When it comes to wind power, co-ops and public power districts along the West Coast have just raised the bar. 

The White Creek Wind Project in Washington state has officially come on-line, and its 205 megawatts of output represent the largest wind project initiated by public power utilities in the nation.

The 89-turbine farm, located on 9,500 acres of ranchland in the Columbia River Gorge in Klickitat County, Wash., produces enough electricity to power 38,000 homes.

It’s the product of a collaboration between co-ops and public utility districts in a venture known as Last Mile Electric Co-op, which was formed in 2001 as a way for Washington state co-ops to participate in renewable energy projects.

“We knew in 2001 that large corporations were leasing most of the best wind sites in our state, so if we were going to secure a cost-effective site we had to move when we did,” said Elmer Sams, former manager of Tanner Electric Co-op, North Bend, Wash., and currently the part-time manager of Last Mile Electric Co-op.

The four project developers are Tanner Electric, Lakeview Light and Power, Cowlitz PUD and Klickitat PUD, which have entered into 20-year power purchase agreements, with a repurchase option after ten years.  Construction of the $360 million project took about 18 months. 

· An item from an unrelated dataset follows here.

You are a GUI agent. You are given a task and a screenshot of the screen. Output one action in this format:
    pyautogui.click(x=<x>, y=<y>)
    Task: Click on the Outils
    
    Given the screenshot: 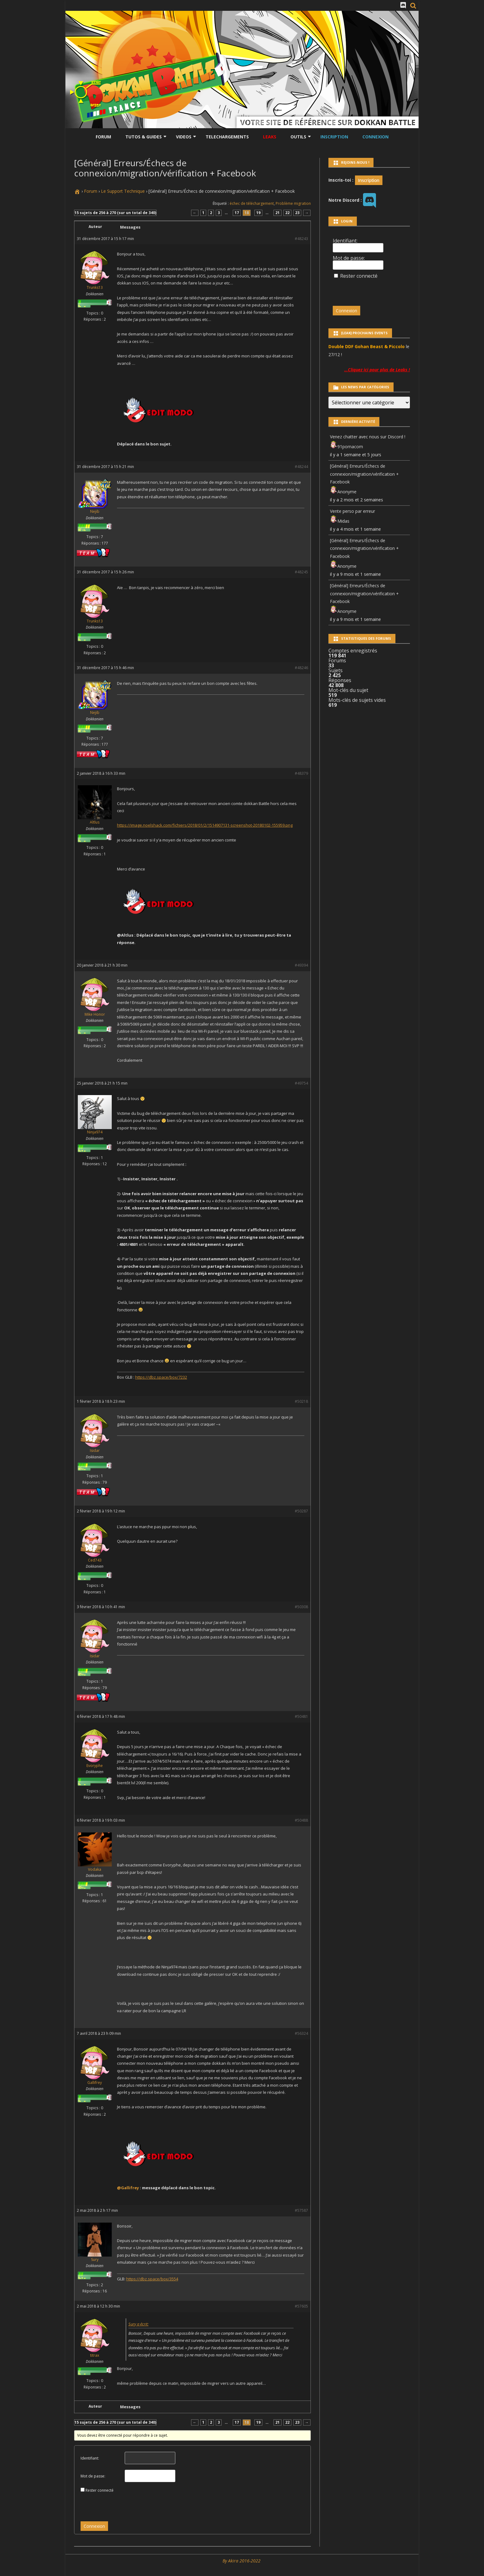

Sams said the Last Mile Electric Co-op board of directors, in addition to building out White Creek, is looking at geothermal and concentrated solar-thermal projects. 

“With new clean air and renewable portfolio standards legislation in most western states, it appears our job of bringing renewable energy projects on line has only just begun,” Sams said.

Three possible additions to the farm could bring it to as much as 400 MW, making it one of the largest in the country, said Aaron Jones, president and general manager of Golden State Power Co-op in California, who was manager of the Washington Rural Electric Cooperative Association when wind farm plans were conceived.

This article by Steven Johnson was reprinted with permission from Electric Co-op Today (January 11, 2008).